Applications of Attention in The Model The Transformer uses multi-head attention in three different ways:

  1. encoder-decoder attention layers
    • queries are coming from the previous decoder layer while the memory keys and values come from the output of the encoder
    • every position in the decoder attends all positions in the input sequence
    • mimics typical encoder-decoder attention mechanisms in sequence-to-sequence models
    • “So here, we are forcing the decoder to ALWAYS look at the input”
  2. encoder self-attention layers
    • In the self-attention layer all the keys, values and queries come from the output of the previous layer in the encoder
    • each position in the encoder can attend to all positions in the previous layer of the encoder
  3. decoder self-attention layers
    • allows each position in the decoder to attend to all positions in the decoder up to and including that position
    • need to prevent leftward information flow in the decoder to preserve the auto-regressive property
      • implemented inside of scaled dot-product attention by masking all values in the input of the softmax to illegal connections aka −∞
        • “setting to negative infinity forces it to not look at subsequent values”
        • “language is written left to right, so you can’t ‘peak’ ahead”

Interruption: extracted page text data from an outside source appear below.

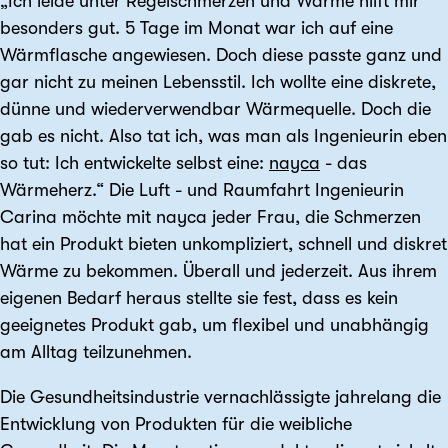
„Ich leide unter Regelschmerzen und Wärme hilft mir
besonders gut. 5 Tage im Monat war ich auf eine
Wärmflasche angewiesen. Doch diese passte ganz und
gar nicht zu meinen Lebensstil. Ich wollte eine diskrete,
dünne und wiederverwendbar Wärmequelle. Doch die
gab es nicht. Also tat ich, was man als Ingenieurin eben
so tut: Ich entwickelte selbst eine:
nayca
- das
Wärmeherz.“ Die Luft - und Raumfahrt Ingenieurin
Carina möchte mit nayca jeder Frau, die Schmerzen
hat ein Produkt bieten unkompliziert, schnell und diskret
Wärme zu bekommen. Überall und jederzeit. Aus ihrem
eigenen Bedarf heraus stellte sie fest, dass es kein
geeignetes Produkt gab, um flexibel und unabhängig
am Alltag teilzunehmen.
Die Gesundheitsindustrie vernachlässigte jahrelang die
Entwicklung von Produkten für die weibliche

Position-wise Feed-Forward Networks

  • each layer in the encoder and decoder also contains a fully connected feed-forward network
  • applied to each position separately and identically
    • consists of two linear transformations with a ReLU activation in between
    • Feed Forward Network
      • “So we are taking ReLU activation of linearly transformed x, then applying another linear transformation”
  • The linear transformations are the same across different positions
    • but different parameters from layer to layer
    • Another way of describing this is two convolutions with a kernel size of 1
  • dimensionality of input and output is \(d_{model}\) = 512
  • inner-layer has dimensionality of d(ff) = 2048

Embeddings and Softmax

  • learned embeddings are used to convert the input tokens and output tokens to vectors of dimension \(d_{model}\)
  • learned linear transformation and soft max function are used to convert the decoder output to predicted next-token probabilities
  • In this model, the weight matrix between the two embedding layers and the pre-softmax linear transformation are the same
    • in the embedding layers, those weights are multiplied by \(\sqrt{d_{model}}\)

Positional Encoding

  • with no recurrence or convolution, the model still needs to make use of order of the sequence
  • information on the relative or absolute position of the tokens are injected using ‘positional encodings’
    • these are added to the input embeddings at the bottoms of the encoder and decoder stacks (see figure 1)
    • same dimension \(d_{model}\) as the embeddings so they can be summed
      • many choices of positional encodings, learned and fixed
      • in this paper, sine and cosine functions of different frequencies are used:
        • Example encodings
      • pos is the position and i is the dimension
        • each dimension of the positional encoding corresponds to a sinusoid
        • WHY? the wavelengths in these functions form a geometric progression from 2pi to 10000*2pi
          • for any offset of k (so \(PE_{pos+k}\)) can be represented as a linear function of \(PE_{pos}\)
          • “because we use sine/cos, you can end up at the same value by adding a linear value to it. think sin(0) = sin(2*pi) "

Why Self-Attention

  • Total computational complexity per layer
  • amount of computation that can be parallelized (minimum number of sequential operations required)
  • path length between long-range dependencies in the network
    • shorter the paths forward and backward signals must traverse between any combination of positions in the input and output sequences, the easier to learn long-range dependencies

Conclusion:

There is more information on the Training and Results of the model developed however this post is mainly to summarize what is happening from a mathematical and logical standpoint rather than the details of the specific model outlined in the research paper. This model can be adapted and changed with the number of layers, encoding structure, etc. however if you want to investigate the results of the research paper, I recommend you check out the link at the top of the post.